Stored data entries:
▼▼▼
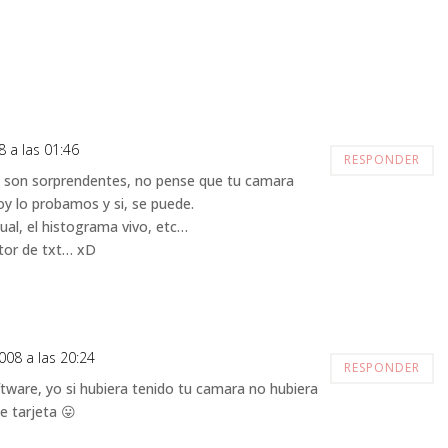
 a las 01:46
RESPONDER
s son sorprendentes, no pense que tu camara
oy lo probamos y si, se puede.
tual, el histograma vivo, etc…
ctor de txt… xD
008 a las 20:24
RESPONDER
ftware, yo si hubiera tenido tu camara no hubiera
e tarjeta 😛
▲▲▲
▼▼▼
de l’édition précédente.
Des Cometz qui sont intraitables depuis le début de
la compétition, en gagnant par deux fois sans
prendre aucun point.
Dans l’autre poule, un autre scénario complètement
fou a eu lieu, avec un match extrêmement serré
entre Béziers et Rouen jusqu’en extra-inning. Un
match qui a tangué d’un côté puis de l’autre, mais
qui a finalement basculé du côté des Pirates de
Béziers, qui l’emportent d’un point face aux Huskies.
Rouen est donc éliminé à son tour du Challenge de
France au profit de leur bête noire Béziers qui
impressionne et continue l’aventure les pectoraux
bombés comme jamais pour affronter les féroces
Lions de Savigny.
▲▲▲
▼▼▼
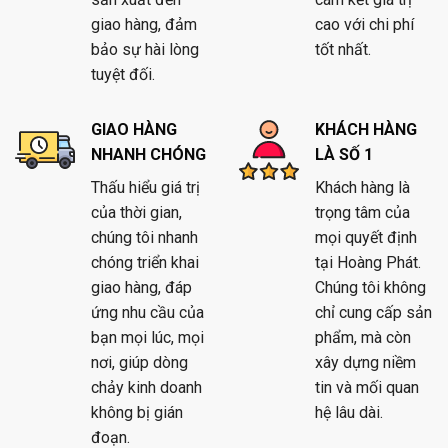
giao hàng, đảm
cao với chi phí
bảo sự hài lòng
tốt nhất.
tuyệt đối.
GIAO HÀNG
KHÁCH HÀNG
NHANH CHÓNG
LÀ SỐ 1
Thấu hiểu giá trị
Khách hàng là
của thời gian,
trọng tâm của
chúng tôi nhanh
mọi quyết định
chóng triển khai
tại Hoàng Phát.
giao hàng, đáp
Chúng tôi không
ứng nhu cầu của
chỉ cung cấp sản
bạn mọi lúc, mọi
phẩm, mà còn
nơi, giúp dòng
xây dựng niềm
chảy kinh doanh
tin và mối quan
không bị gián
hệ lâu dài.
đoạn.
▲▲▲
### [Problem details]
All lines in the data above from the one with "Dans l’autre poule, un" through the one with "Lions de Savigny." must be repeated exactly, and no others.

### [Output for this exercise]
Dans l’autre poule, un autre scénario complètement
fou a eu lieu, avec un match extrêmement serré
entre Béziers et Rouen jusqu’en extra-inning. Un
match qui a tangué d’un côté puis de l’autre, mais
qui a finalement basculé du côté des Pirates de
Béziers, qui l’emportent d’un point face aux Huskies.
Rouen est donc éliminé à son tour du Challenge de
France au profit de leur bête noire Béziers qui
impressionne et continue l’aventure les pectoraux
bombés comme jamais pour affronter les féroces
Lions de Savigny.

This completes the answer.